What you are asked to do. The expected output is the full set of entries, retyped verbatim, pictures excluded.

——

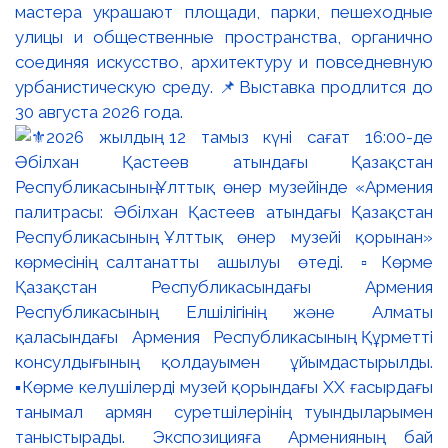
мастера украшают площади, парки, пешеходные
улицы и общественные пространства, органично
соединяя искусство, архитектуру и повседневную
урбанистическую среду. 📌Выставка продлится до
30 августа 2026 года.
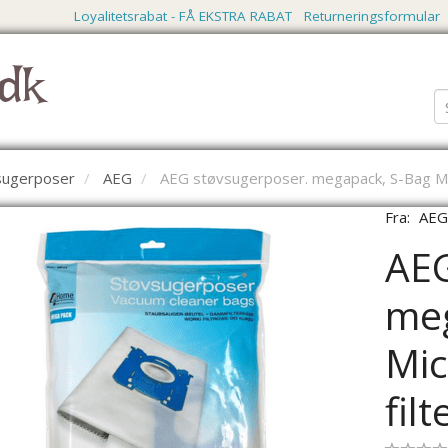
Loyalitetsrabat - FÅ EKSTRA RABAT
Returneringsformular
dk
vsugerposer
AEG
AEG støvsugerposer. megapack, S-Bag Micr
Fra:
AE
AEG
meg
Mic
fil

——

Your response.
мастера украшают площади, парки, пешеходные
улицы и общественные пространства, органично
соединяя искусство, архитектуру и повседневную
урбанистическую среду. 📌Выставка продлится до
30 августа 2026 года.
Loyalitetsrabat - FÅ EKSTRA RABAT
Returneringsformular
dk
vsugerposer
AEG
AEG støvsugerposer. megapack, S-Bag Micr
Fra:
AE
AEG
meg
Mic
fil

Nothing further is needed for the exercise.